New Zealand is the world's most franchised country per capita. We took a look at the retailers driving this.

By Jai Breitnauer | February 2, 2017 | News

New Zealand is the world’s most franchised country per capita, with a 2012 survey by Franchise New Zealand showing 485 brands and 22,400 franchisees – with anecdotal evidence showing a significant increase in the last few years. Entrepreneurial spirit and relaxed regulations are some of the areas credited for New Zealand’s franchise success stories. Jai Breitnauer takes a look at how the system works.

In New Zealand, 97 percent of enterprises are small businesses with under 20 employees, according to a 2014 Ministry of Business, Innovation and Employment small business sector report. Yet 25 percent of business start-ups fail in the first five years, with only 50 percent still trading after a decade. If you’re an experienced investor with assests to throw around, those odds might not seem bad. But if you are one of the many mum-and-dad-preneurs NZ is famous for, a 50 percent success rate probably isn’t your bag.

This is where a franchise comes in. Put simply, a franchise is a network of businesses where all parties are united under a brand umbrella. The owner of the brand provides support in areas such as marketing, training and accounting, and in return the franchisee – or branch owners – run their business according to brand requirements and pay a fee for the franchisor’s services.

“When someone becomes a franchisee, their business is their whole world, they’ve often remortgaged their house and put every cent they’ve got into it,” says Andy Lucas, director and marketing manager of The Coffee Club. “It’s important as a franchisor to understand that, and know that part of the reason they’ve bought in is because of what we provide in terms of support, training and processes”.
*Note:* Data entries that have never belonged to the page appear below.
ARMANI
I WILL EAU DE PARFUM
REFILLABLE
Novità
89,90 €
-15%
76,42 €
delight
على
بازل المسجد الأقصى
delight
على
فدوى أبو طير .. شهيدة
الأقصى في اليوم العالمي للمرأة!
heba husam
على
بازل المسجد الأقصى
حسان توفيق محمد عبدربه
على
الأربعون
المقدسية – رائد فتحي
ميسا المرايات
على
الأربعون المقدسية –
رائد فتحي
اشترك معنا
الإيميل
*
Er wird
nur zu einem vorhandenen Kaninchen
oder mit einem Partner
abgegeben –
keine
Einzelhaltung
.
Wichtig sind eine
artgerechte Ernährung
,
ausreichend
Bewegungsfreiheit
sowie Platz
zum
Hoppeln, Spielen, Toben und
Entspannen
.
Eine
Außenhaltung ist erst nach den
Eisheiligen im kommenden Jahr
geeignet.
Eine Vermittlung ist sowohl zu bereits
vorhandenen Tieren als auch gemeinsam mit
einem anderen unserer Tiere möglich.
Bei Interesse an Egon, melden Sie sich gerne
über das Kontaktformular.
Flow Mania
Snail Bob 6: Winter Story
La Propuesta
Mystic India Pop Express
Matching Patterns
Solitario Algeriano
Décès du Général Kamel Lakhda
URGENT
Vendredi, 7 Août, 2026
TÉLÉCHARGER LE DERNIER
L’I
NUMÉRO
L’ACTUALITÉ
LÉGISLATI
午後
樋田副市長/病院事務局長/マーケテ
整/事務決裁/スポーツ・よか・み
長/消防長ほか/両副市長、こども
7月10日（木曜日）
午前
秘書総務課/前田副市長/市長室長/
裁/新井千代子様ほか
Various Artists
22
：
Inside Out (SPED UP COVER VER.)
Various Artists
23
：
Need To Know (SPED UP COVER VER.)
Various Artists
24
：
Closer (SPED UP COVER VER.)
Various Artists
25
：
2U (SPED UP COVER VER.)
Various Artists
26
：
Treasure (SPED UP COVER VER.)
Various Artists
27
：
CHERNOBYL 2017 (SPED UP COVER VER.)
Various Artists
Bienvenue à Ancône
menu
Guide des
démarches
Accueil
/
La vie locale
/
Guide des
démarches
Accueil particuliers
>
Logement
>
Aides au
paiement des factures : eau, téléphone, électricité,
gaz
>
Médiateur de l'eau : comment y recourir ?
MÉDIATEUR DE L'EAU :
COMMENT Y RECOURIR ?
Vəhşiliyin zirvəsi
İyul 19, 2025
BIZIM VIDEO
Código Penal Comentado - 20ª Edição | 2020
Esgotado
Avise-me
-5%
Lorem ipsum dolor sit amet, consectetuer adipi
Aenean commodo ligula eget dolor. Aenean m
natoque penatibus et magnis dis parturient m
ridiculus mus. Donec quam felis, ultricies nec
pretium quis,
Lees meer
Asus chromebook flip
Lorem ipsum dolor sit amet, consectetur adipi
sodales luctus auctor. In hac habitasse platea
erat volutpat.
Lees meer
Lucas and business partner Bradley Jacobs understand what it’s like because they’ve been there themselves.

“We own The Coffee Club master franchise for New Zealand, but we started in 2005 with one café in Wellington to test and prove the offering,” says Lucas. “When the GFC hit, we both had to sell our investment properties to support the business. It was a huge decision and removed our safety net. Suddenly, everything was riding on the success of The Coffee Club – there was no get-out clause.”

Jacobs, who is also chair of the Franchise Association of New Zealand, says it’s important to understand the psyche of the entrepreneur buying into your brand.

“They’re keen to own their own business, and they’re probabaly experienced in that business area, but they may not have the confidence to go it alone,” says Jacobs. “When they buy a franchise they’re buying into something bigger, a network of like-minded business owners and also the pull of the name.”

Michael Ash, owner of the award-winning Mr Minit franchise at St Lukes mall in Auckland, agrees.

“I started working for Mr Minit in 1999 as an employee, but when the franchise for the flagship St Lukes branch became available in 2012, I made enquiries straight away,” says Ash. “Undoubtedly the biggest pull for me and my wife Amanda was the brand name and location. I had all the skills to go it alone but Mr Minit is a household name, and they are in all the best spots. ‘Mike’s shoes and keys’ doesn’t have quite the same ring to it, or the trust of the public.”

Becoming a franchisee

Ash’s story of entering into the Mr Minit franchise is an excellent example of what a franchise network can offer to even an experienced business manager. Buying into a franchise isn’t just for the novice.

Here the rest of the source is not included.